Page Walker

Zero-configuration test automation tool.

Page Walker crawls a website using Google Chrome browser, analyze data from Developer tools and performs other tests.

The result is an interactive report - see example report.

Types of detected defects

Network errors while loading page
Requests to blacklisted domains (malware)
JavaScript runtime exceptions
DevTools Console errors
Broken links, including links to blacklisted domains
HTML/CSS validation errors - before and after JavaScript execution

Getting started

For quick start use stand-alone version. It's a compiled application with all dependencies. No installation or configuration needed (it works on reasonable defaults). Just run.

Prerequisites

Current Chrome/Chromium browser (or at least version 66) must be installed.
For using HTML validator Java 8 (or newer) is required. If you disable HTML validation, it works without Java. Download Java 8.

Stand-alone version

You don't need anything else. Download Page Walker, unpack and run.

Windows

Double-click page-walker and it will run in interactive mode. You will be prompted to provide website URL and some basic information.

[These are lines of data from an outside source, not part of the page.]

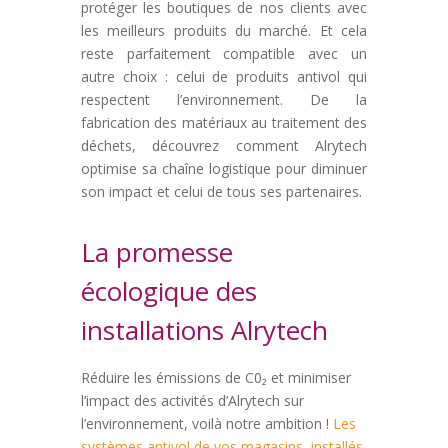
protéger les boutiques de nos clients avec
les meilleurs produits du marché. Et cela
reste parfaitement compatible avec un
autre choix : celui de produits antivol qui
respectent l’environnement. De la
fabrication des matériaux au traitement des
déchets, découvrez comment Alrytech
optimise sa chaîne logistique pour diminuer
son impact et celui de tous ses partenaires.
La promesse
écologique des
installations Alrytech
Réduire les émissions de C0₂ et minimiser
l’impact des activités d’Alrytech sur
l’environnement, voilà notre ambition !
Les
systèmes antivol de vos magasins, installés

You can also run it in console with arguments. Open command line (cmd, Powershell), navigate to directory with page-walker and run for example:

.\page-walker.exe -u http://example.com -p 5 --headless yes

On Windows, Chrome browser location is detected automatically.

Linux

Open terminal, navigate to directory with page-walker and run for example:

./page-walker -u http://example.com -p 5 --headless yes

On Linux, default Chrome browser is set to google-chrome. Maybe on your system is different and you need to provide this:

./page-walker -u http://example.com -p 5 --chrome-binary chromium-browser

HTML reports

Reports (test results) are saved to output directory. For example: output/2018-07-04_17-45-08_251870/report/index.html. For your convince you will notice file output/latest_report.html redirecting to the latest report.

Running from source code

Page Walker is a cross-platform Python application. You can run it on any system (Windows, Linux, Mac).

Requirements

Python (at least 2.7 or 3.5)
Python modules
- requests
- websocket-client
v.Nu validator

Installation

Install (and upgrade) Python modules

pip install --upgrade --user -r requirements.txt

Download v.Nu validator vnu.jar_[version].zip and unpack to lib directory (lib/vnu/vnu.jar)

Running

Open console, navigate to directory with page-walker.py and run for example:

python page-walker.py -u http://example.com -p 5

Features

This is not list of all features. See Configurable parameters table for more information.

Interactive HTML reports

The result of page-walker run is report like this. It's a stand-alone HTML/CSS/JavaScript page independent of Page Walker. You can browse it on local computer, send to someone, publish on your intranet. You can also easily integrate it with Jenkins (or other CI tools) - note output/latest_report.html file and --keep-previous option.

Headless mode

Running Chrome in headless mode keeps browser window invisible. You can run tests on remote command line out-of-the-box.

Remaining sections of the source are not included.